Il silenzio durante il funerale era opprimente, interrotto solo da singhiozzi sommessi e dal fruscio delle foglie secche calpestate. Al centro del cimitero, su un catafalco, giaceva una bara coperta di fiori. Dentro, secondo tutti, c’era Sasha — ventitré anni, morto improvvisamente. Nessuna malattia, nessun segnale: solo una mattina non si era più svegliato. Arresto cardiaco nel sonno, avevano detto i medici. Ma per la sua famiglia, e soprattutto per sua madre Tatiana, era solo un vuoto, un buco nero nell’anima.
Tatiana era lì, davanti alla bara, immobile. Le lacrime scendevano silenziose, ma lei non sentiva nulla. Non le parole di conforto, non le preghiere, non la presenza delle persone attorno. Solo il vuoto, solo il dolore. Aveva perso il suo unico figlio. Il bambino che un tempo le prendeva la mano per attraversare la strada, il ragazzo con cui preparava i dolci la domenica. E ora, lui era lì, chiuso in una scatola di legno, troppo silenziosa per essere vera.
Nel suo cuore, Tatiana aveva preso una decisione: dopo il funerale, si sarebbe sdraiata sulla tomba di Sasha e non si sarebbe più rialzata.
— “Signora, è il momento,” le disse con rispetto un uomo della ditta funebre, toccandole la spalla.
Tatiana vacillò. Se non fosse stato per la nuora Olga che la sostenne, sarebbe caduta.
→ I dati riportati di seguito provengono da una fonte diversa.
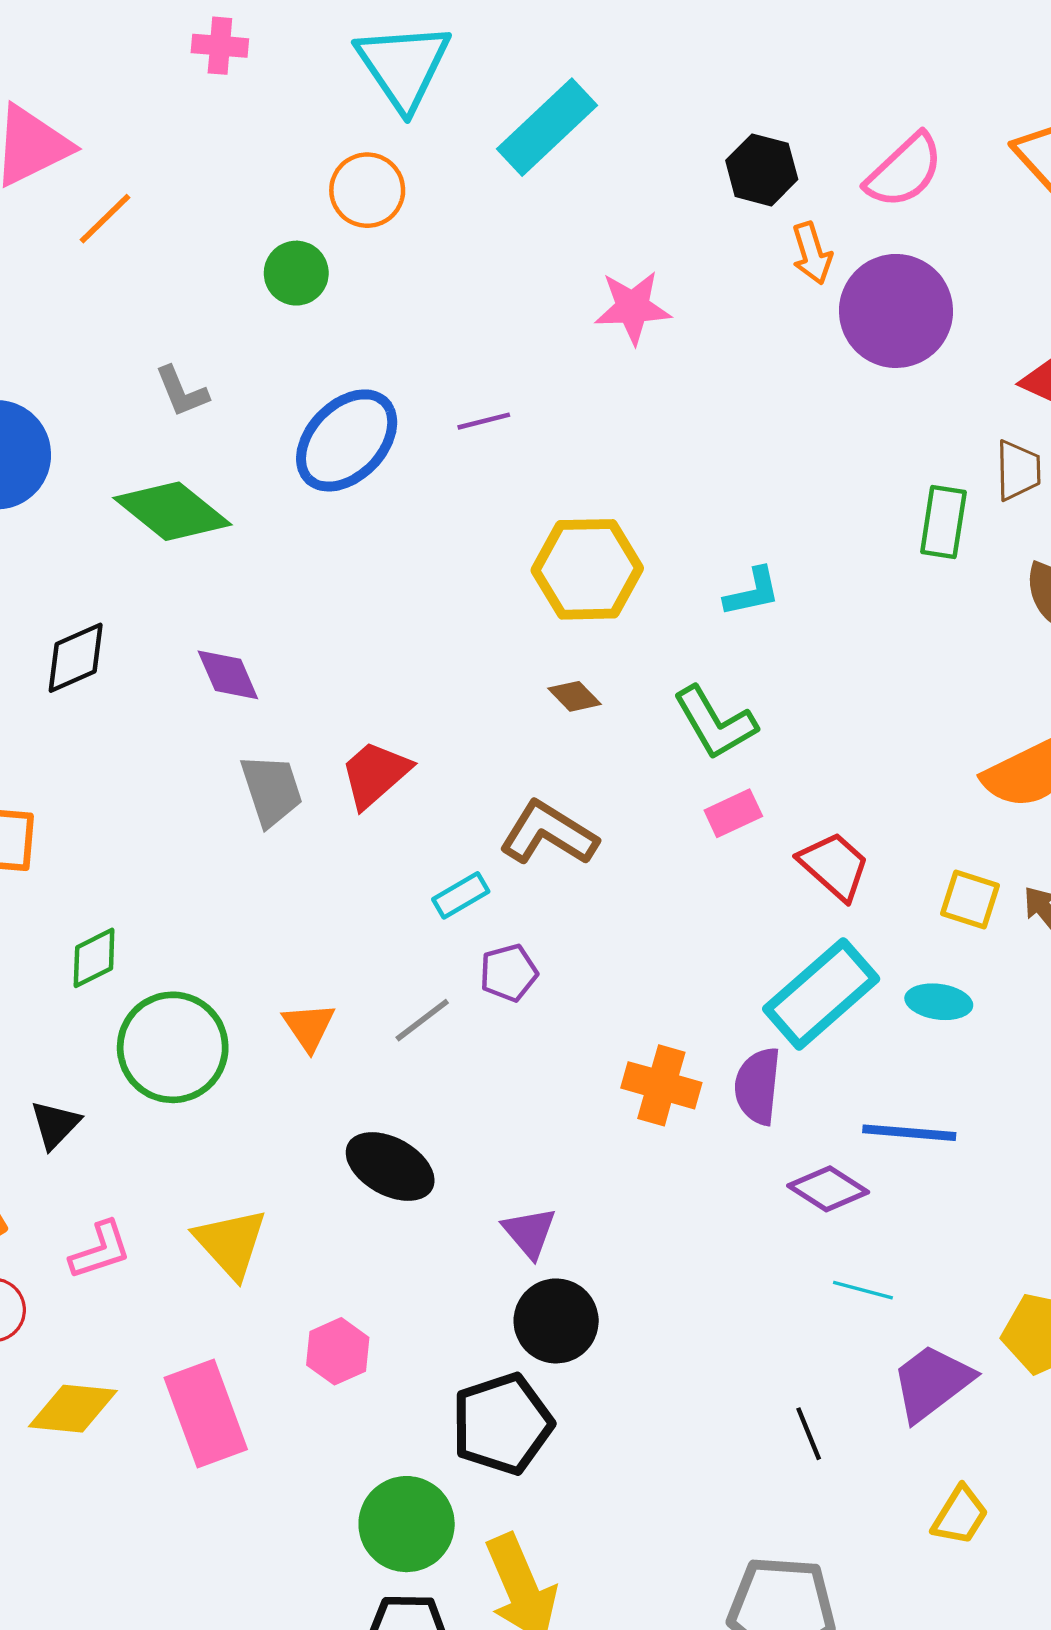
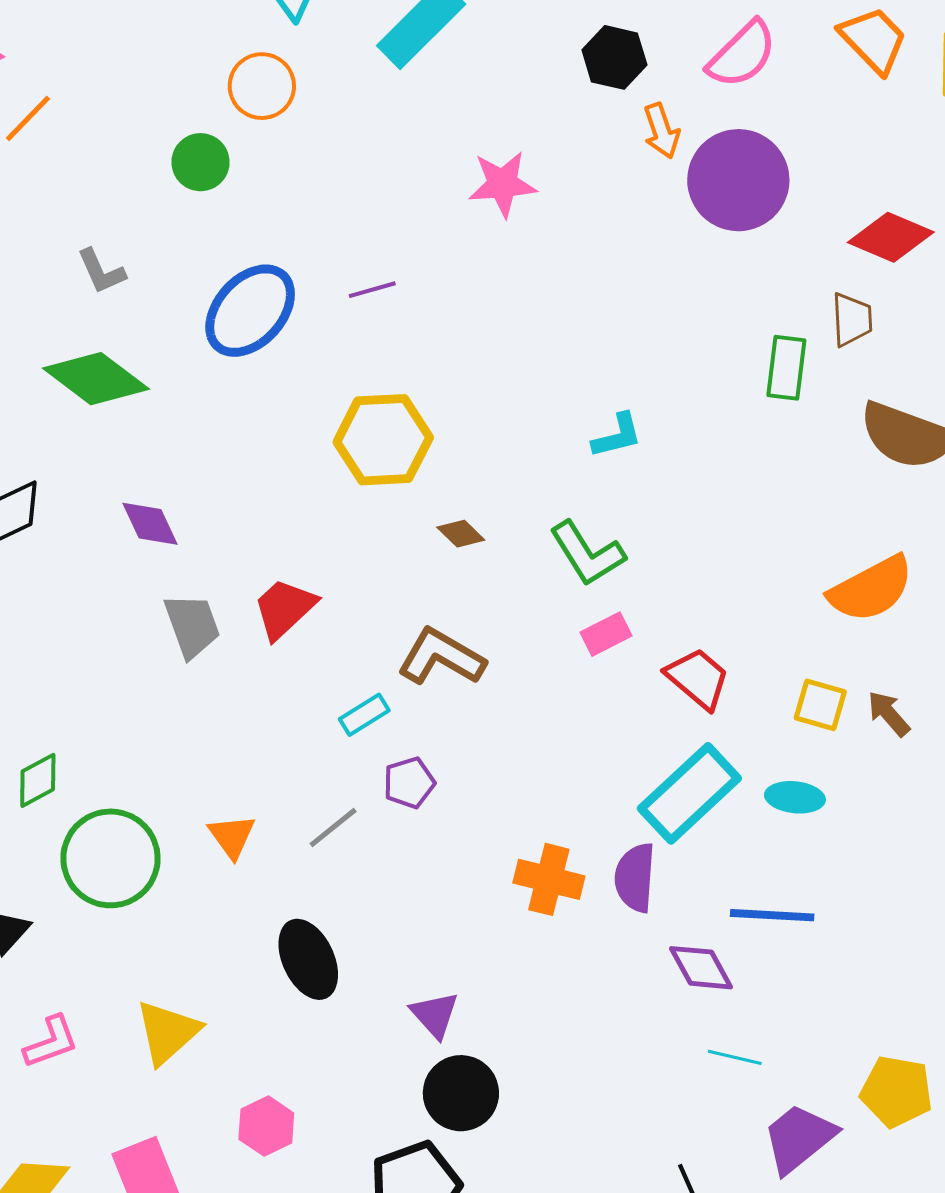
yellow hexagon: (587, 569) -> (383, 440), moved
black ellipse: (390, 1167) -> (308, 959), turned 38
purple diamond: (828, 1189) -> (701, 968), turned 30
yellow triangle: (231, 1243) -> (168, 1032), turned 32

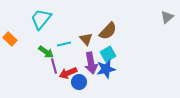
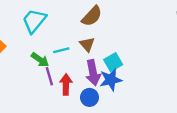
brown semicircle: (108, 31) -> (92, 16), moved
red arrow: (68, 73) -> (66, 84), turned 114
blue circle: (79, 82) -> (90, 97), moved

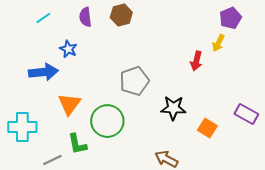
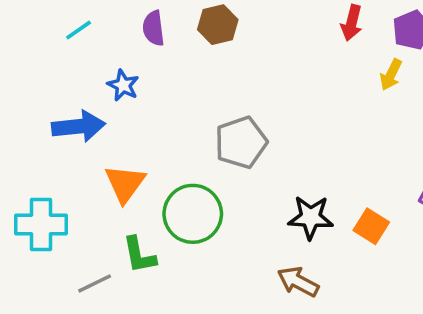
red arrow: (196, 61) -> (352, 23), moved
black star: (173, 108) -> (311, 217), moved

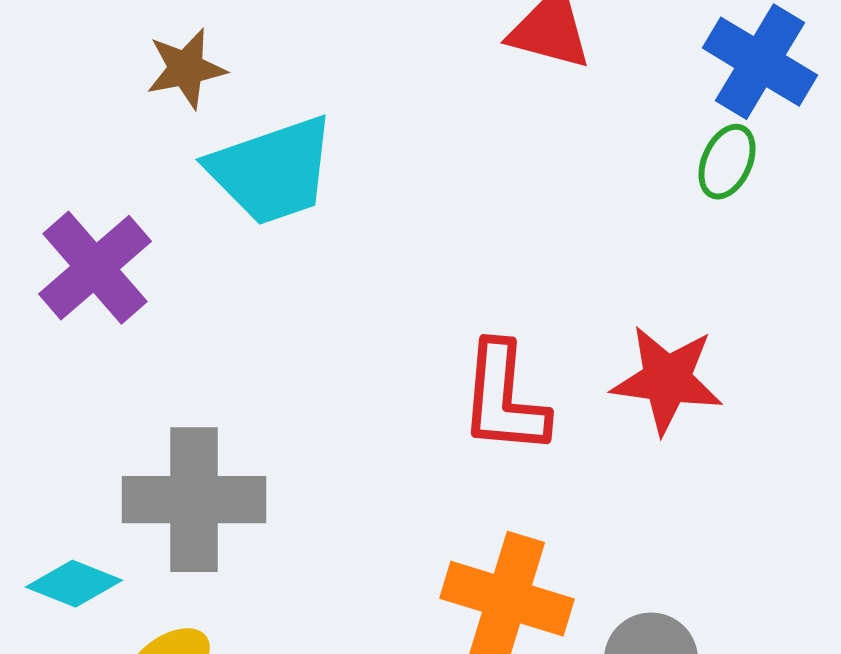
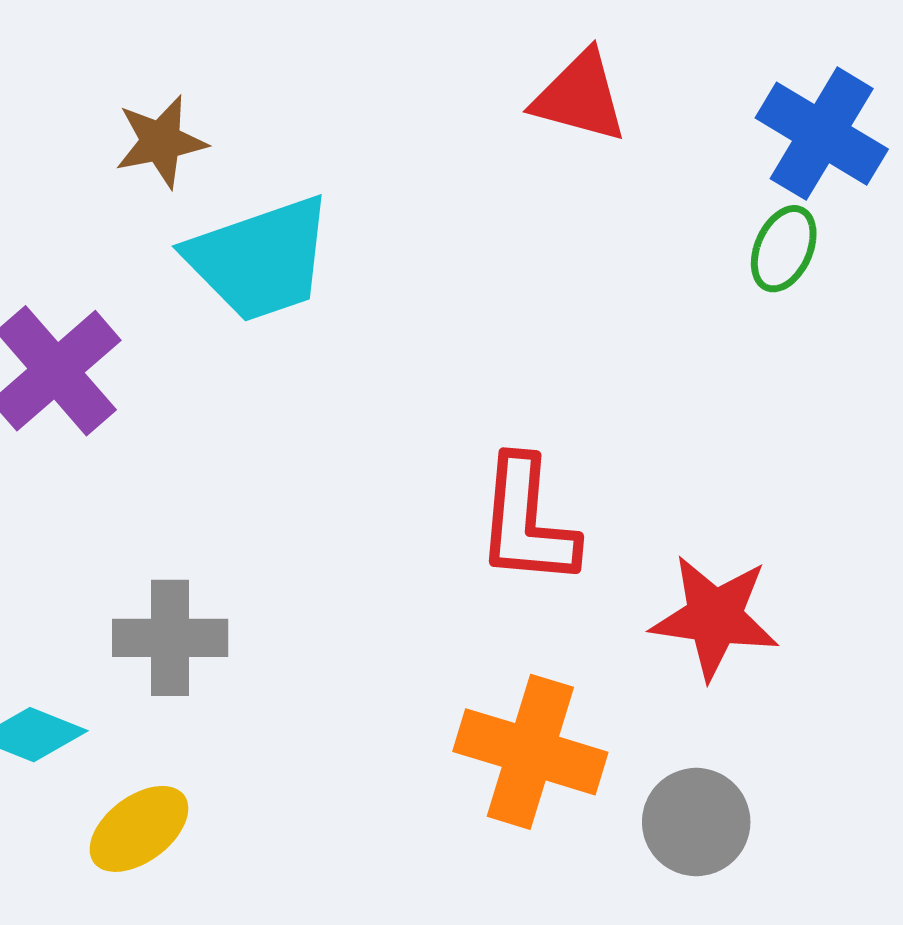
red star: (667, 380) -> (715, 617), moved
gray cross: (194, 500) -> (170, 638), size x0.7

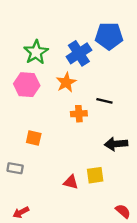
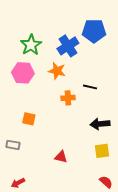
orange star: (66, 82) -> (57, 71), turned -30
yellow square: (95, 175) -> (102, 151), moved

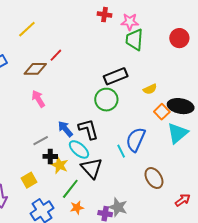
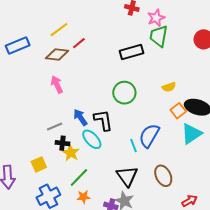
pink star: (130, 22) -> (156, 18), turned -30
yellow line: (27, 29) -> (59, 30), moved
black rectangle: (116, 76) -> (131, 52), moved
black triangle: (92, 168) -> (127, 176), moved

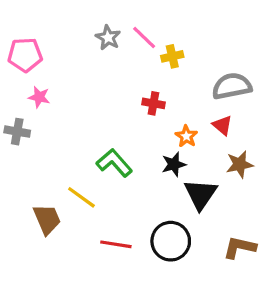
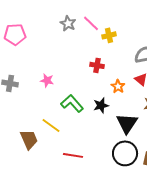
pink star: (39, 97) -> (47, 80), moved
black star: (174, 164) -> (101, 105), moved
black circle: (171, 241) -> (125, 153), moved

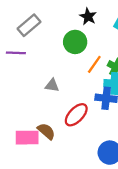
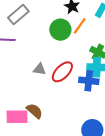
orange line: (94, 64) -> (80, 26), moved
red ellipse: (76, 115) -> (62, 72), moved

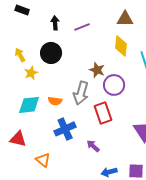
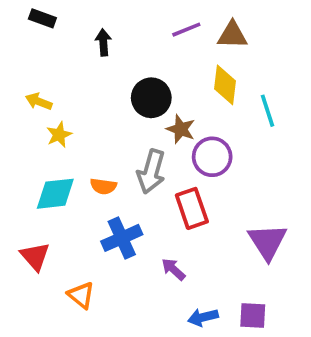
purple line: (82, 27) -> (186, 30), moved
black circle: (51, 53) -> (151, 98), moved
yellow arrow: (20, 55) -> (39, 101), turned -40
red triangle: (18, 139) -> (35, 256), turned 36

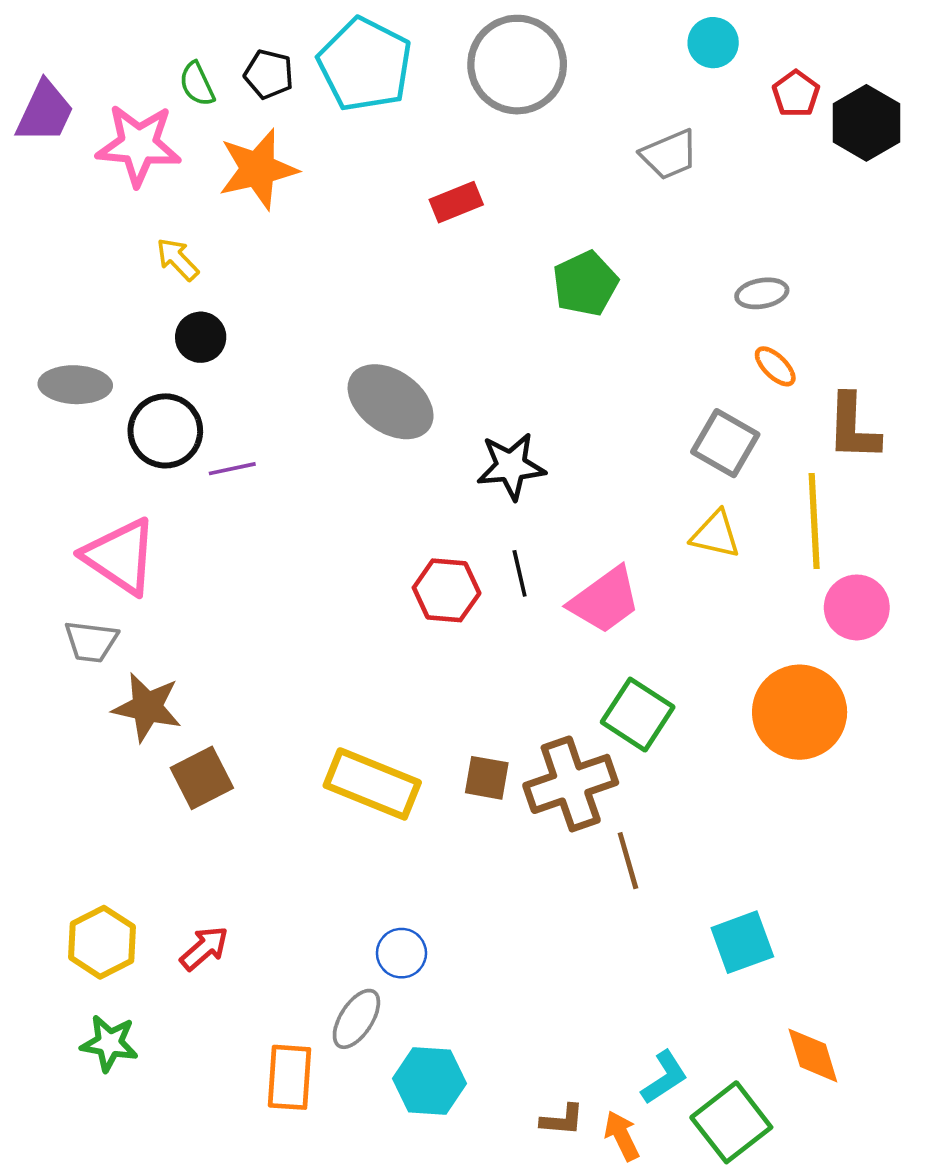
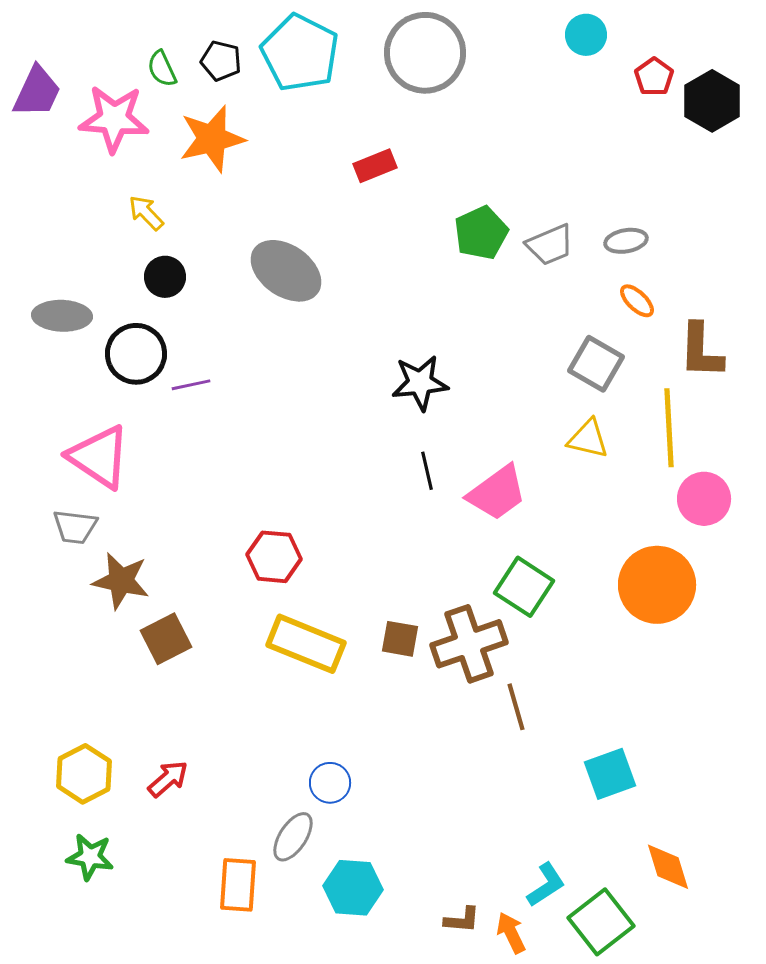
gray trapezoid: (669, 155) -> (550, 245), moved
gray ellipse: (391, 402) -> (286, 271), moved
red hexagon: (447, 590) -> (274, 557), moved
Olga la strinse forte, cercando di calmarla, ma Tatiana non rispondeva, persa nel suo dolore.
— “Fate quello che dovete fare!” gridò Olga ai becchini, esasperata.
I due uomini iniziarono a passare le corde sotto la bara. La tensione era palpabile. Era il momento dell’addio.
Poi, dal nulla, una voce maschile si levò tra la folla:
— “Scusate… ma chi stiamo seppellendo?”

La gente si voltò. Qualcuno pensò che fosse una battuta di cattivo gusto. Altri restarono in silenzio, confusi. Ma un istante dopo, un suono arrivò da dove nessuno si aspettava.
Una voce. Fioca, roca. Ma chiara:
— “Mamma…”
Il gelo. Una donna urlò. Un mazzo di fiori cadde a terra. Qualcuno barcollò. Olga cercò di trattenere Tatiana, ma lei si liberò con forza e corse alla bara. Le sue mani tremavano, ma riuscì ad aprire il coperchio.
Sasha. Gli occhi semiaperti, il volto pallido, le labbra secche. Ma… vivo.
— “Fa… freddo,” sussurrò.
Il panico esplose. Chiamarono l’ambulanza. Alcuni urlavano, altri piangevano. I medici arrivarono pochi minuti dopo. Controllarono il polso, la respirazione. E confermarono l’incredibile: Sasha era vivo. Debolissimo, ma vivo.
Era stato vittima di una rara condizione chiamata sonno letargico. Un stato talmente profondo da simulare la morte: battito cardiaco impercettibile, respiro rallentato fino quasi a scomparire. Una condizione talmente rara da ingannare anche i medici. Nessuno si era accorto dell’errore. Era stato dichiarato morto, preparato e quasi sepolto. Da vivo.
Scoppiò uno scandalo. L’ospedale aprì un’indagine, diversi medici vennero sospesi. I media parlarono a lungo del caso. Alcuni gridavano al miracolo, altri alla negligenza.
Tatiana però diceva solo una cosa:
— “Non è un miracolo. È l’istinto di una madre. Una madre sente ciò che gli altri non sentono.”
Oggi Sasha è vivo. Ha cambiato città, studia medicina. Telefona ogni giorno alla madre. E la bara? Non è mai stata sepolta. Tatiana l’ha tenuta, nel garage, come simbolo. Un promemoria di quanto sottile sia il confine tra la vita e la morte.